Magnetism and its Influence on Humans

Paul Tinman
Magonia 26, June 1987

We are all magnetic fish in a magnetic sea; we move through and partake of constantly changing magnetic currents and breezes which are not only geological in origin, but geophysical, solar and interplanetary as well. Like all creatures on earth, we’ve evolved for millions of years in this magnetic environment. Our bodies are riddled with magnetically sensitive molecules, tuned to minute changes in this sea, just as fish are tuned to minute changes in currents.

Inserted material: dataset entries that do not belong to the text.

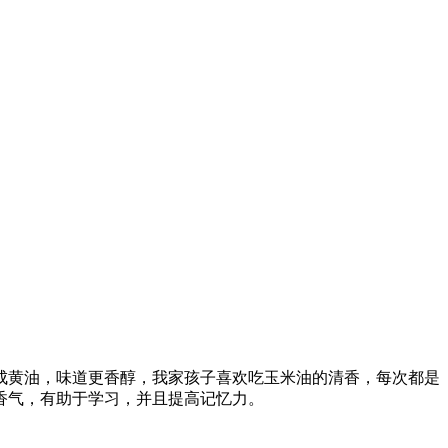
成黄油，味道更香醇，我家孩子喜欢吃玉米油的清香，每次都是
香气，有助于学习，并且提高记忆力。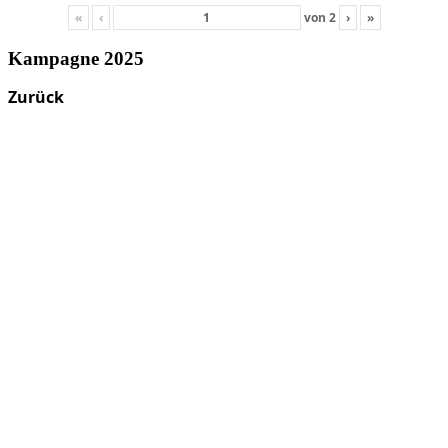
«
‹
von
2
›
»
Kampagne 2025
Zurück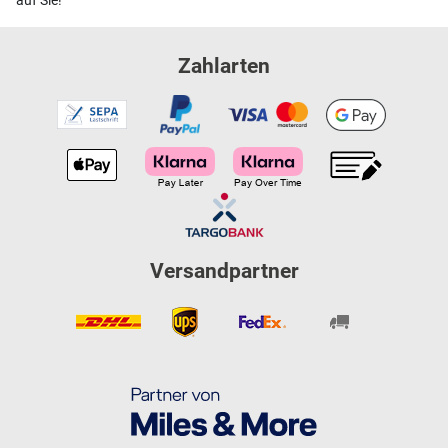
auf Sie!
Zahlarten
Versandpartner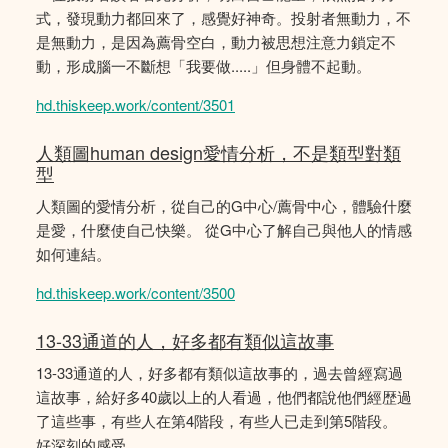
式，發現動力都回來了，感覺好神奇。投射者無動力，不
是無動力，是因為薦骨空白，動力被思想注意力鎖定不
動，形成腦一不斷想「我要做.....」但身體不起動。
hd.thiskeep.work/content/3501
人類圖human design愛情分析，不是類型對類
型
人類圖的愛情分析，從自己的G中心/薦骨中心，體驗什麼
是愛，什麼使自己快樂。 從G中心了解自己與他人的情感
如何連結。
hd.thiskeep.work/content/3500
13-33通道的人，好多都有類似這故事
13-33通道的人，好多都有類似這故事的，過去曾經寫過
這故事，給好多40歲以上的人看過，他們都說他們經歴過
了這些事，有些人在第4階段，有些人已走到第5階段。
好深刻的感受。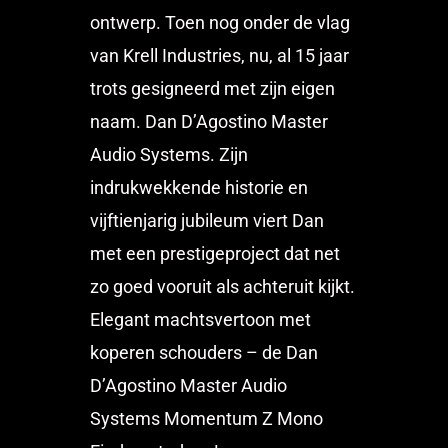
ontwerp. Toen nog onder de vlag
van Krell Industries, nu, al 15 jaar
trots gesigneerd met zijn eigen
naam. Dan D’Agostino Master
Audio Systems. Zijn
indrukwekkende historie en
vijftienjarig jubileum viert Dan
met een prestigeproject dat net
zo goed vooruit als achteruit kijkt.
Elegant machtsvertoon met
koperen schouders – de Dan
D’Agostino Master Audio
Systems Momentum Z Mono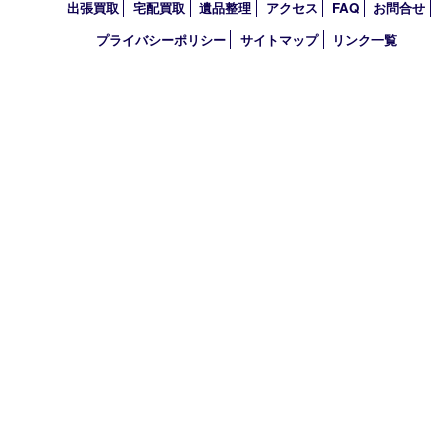
アーカイブ
2026年
2025年
2024年
2023年
2022年
買取大吉 西宮アクタ店
〒663-8035 兵庫県西宮市北口町1番1号
アクタ西宮西館 1階
TEL 0120-307-639 FAX 0798-39-7666
営業時間 10：00～19：00
定休日：年中無休（年末年始を除く）
古物商許可証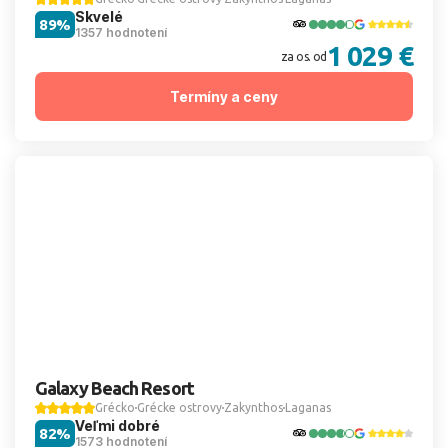
Skvelé
89%
1357 hodnotení
1 029 €
za os. od
Termíny a ceny
Galaxy Beach Resort
Grécko
Grécke ostrovy
Zakynthos
Laganas
Veľmi dobré
82%
1573 hodnotení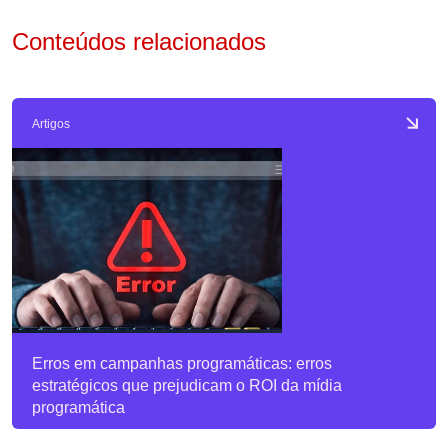
Conteúdos relacionados
Artigos
Erros em campanhas programáticas: erros
estratégicos que prejudicam o ROI da mídia
programática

Medicine recognises the crucial importance of some of these – the K+ and Na+ ions in the blood, for example, the so-called electrolytes. Minute variations in these can result in bodily functions going dangerously wrong and brain functions being impaired. And it doesn’t take much genius to see that such particles (which can be viewed as standing waveforms anyway) may be disturbed by fluctuations in the magnetic climate. Indeed, chemical changes in the blood have been shown to vary under magnetic influence; for example the famous albumin flocculation experiments of Professor Takata. Blood cells, which have a high iron content, can also be made to rotate by application of a magnetic field.
Experimental work showing the sensitivity of living creatures to magnetism has been well documented, from Frank Brown and his fiddler crabs back in the ’40s right up to the recent work of Dr. Barker at Manchester University, showing that humans use geomagnetism for direction finding (seen recently on BBC’s Horizon programme). Professor Rocard at the Ecole Normale in Paris showed that humans can detect magnetic changes down to the order of 10- gauss – almost below the recordable limit. You could fill pages with this sort of evidence.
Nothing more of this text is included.